Kinetics Question

First, draw a free body diagram:

You should have been instructed that the coefficient of friction (μ) is used to find the frictional force like this:

F_Friction = μ•F_Normal or, in this case, μ = F_Friction/F_Normal

With regards the the STATIC coefficient of friction, that is the coefficient for which the force just breaks the object loose from the surface, which is 0.2 N.

To find the normal force, consider that there is no motion or acceleration in the y-direction. That means the sum of the forces in the y-direction equals zero because F = ma and "a" = zero.

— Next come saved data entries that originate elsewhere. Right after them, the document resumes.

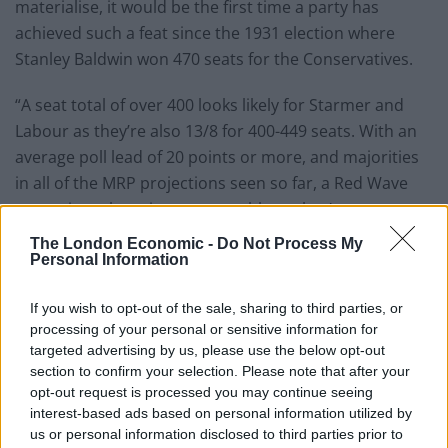
materialise, it would be the first time a party has
achieved such a feat since the 1931 election where
Stanley Baldwin won 470 seats for the Conservatives.
“A seat total of over 400 looks likely for Starmer and
Labour as they’re also 13/8 for 400-449 seats. With an
average poll lead of 20 points or more, and majorities
in all of the MRP projections seen so far, a Red Wave
seems just about insurmountable as they’re current
1/200 favourites to win the most seats, an implied
The London Economic -
Do Not Process My
probability of 99.5 per cent.”
Personal Information
Most Seats
at the General
If you wish to opt-out of the sale, sharing to third parties, or
processing of your personal or sensitive information for
Election odds
targeted advertising by us, please use the below opt-out
section to confirm your selection. Please note that after your
opt-out request is processed you may continue seeing
interest-based ads based on personal information utilized by
Labour
1/200
us or personal information disclosed to third parties prior to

∑F_y = F_Normal - W where W is the weight (which is the mass times the acceleration due to gravity) so

∑F_y = 0 = F_Normal - mg

F_Normal = mg

F_Normal = (0.09 kg)(9.8 m/s²) = 0.882 N

In the x-direction, since the Applied force is pushing just enough to break the object free, that just momentarily prior to it breaking loose, there is no motion so ∑F_x = 0 as well so:

∑F_x = 0 = F_Applied - F_Friction

F_Applied = F_Friction

0.2N = F_Friction

Using μ = F_Friction/F_Normal :

μ_static = 0.2/0.882 = 0.2

To find the kinetic coefficient of friction, find the acceleration of the object using the kinematic equations of motion (assuming constant acceleration): x = x₀ + v_ot + 1/2at² x₀ = 0 and v₀ = 0 so x = 1/2at² or a = 2x/t² = 2(0.1 m)/(0.5)² = 0.8 m/s²

The ∑F_x = ma = (0.09)(0.8) = 0.072 N

The applied force is 0.2N so the frictional force must be 0.2 - 0.072 = 0.128

μ = F_Friction/F_Normal :

μ_kinetic = 0.128/0.882 = 0.1

The minimal force required to move it is going to be the minimum force required to match(or just barely exceed) the force of static friction keeping it in place. This minimum force of 0.2N is thus equal to N*mu(Force normal times the coefficient of friction). The normal force will be equally balanced by the force of gravity in the y direction, which is given as mass*gravitational acceleration = 0.09kg*9.81m/s^2 = 0.8829N, which is the magnitude of both the gravitational force and the normal force.

Thus the force required to move the puck is equal to the coefficient of friction times the normal force:

0.2N = 0.8829N * mu

We can solve this for the coefficient of friction, mu, by dividing through by 0.8829N, and we get mu = 0.2265.

Now to calculate the kinetic friction in the second half of the problem, we need to know the net force the puck feels. We can obtain this through the acceleration value, because net fore = mass*acceleration by Newton's second law.

To find the acceleration, we will use the 2nd kinematic: delta x = initial velocity*time + 0.5* acceleration*time^2

delta x is 0.1 m

initial velocity is 0

time is 0.5 s

Thus 0.1 = 0*0.5 + 0.5*a*0.5^2, and solving for a, we get 0.8 m/s^2

Then our net force, by newton's second law is 0.09kg*0.8m/s^2 = 0.072N

If our applied force is 0.2N, and our resulting force is 0.072N, then the resistive force is 0.2-0.072= 0.128N

Now this is the kinetic friction force, which is again equal to the normal force(0.8829N, the y direction hasnt changed), times the coefficient of kinetic friction, mu.

0.128N = 0.8829N*mu, and solving again for mu, we get 0.145.

a) Force of static friction = μ_s x Normal force, where μ_s is the coefficient of static friction. So if it takes 0.2 N just to move it, 0.2 = μ_s x mg = μ_s x 0.09 kg x 9.8 m/s^2.

μ_s = 0.2N / 0.09 kg x 9.8 m/s^2. = 0.227.

b) When it is moving, the kinetic frictional force opposes the applied force, so it is the net force that causes the motion F_net = 0.2 N - μ_k x mg.

If the puck covers 0.1 m in 0.5 s, its acceleration can be obtained from D = V₀ t + 1/2 x a x t².

As V₀ is zero, this becomes D = 1/2 x a x 0.5² and a = 2 x 0.1 m / 0.5² = 0.8 m/s².

The net force is then ma = 0.09 kg x 0.8 m/s² = 0.072 N and this is equal to 0.2 N - μ_k x 0.09 kg x 9.8 m/s².

Solving for μ_k = 0.072 N - 0.2 N / -0.882 N = 0.145.

I didn't round to the number of sig figs.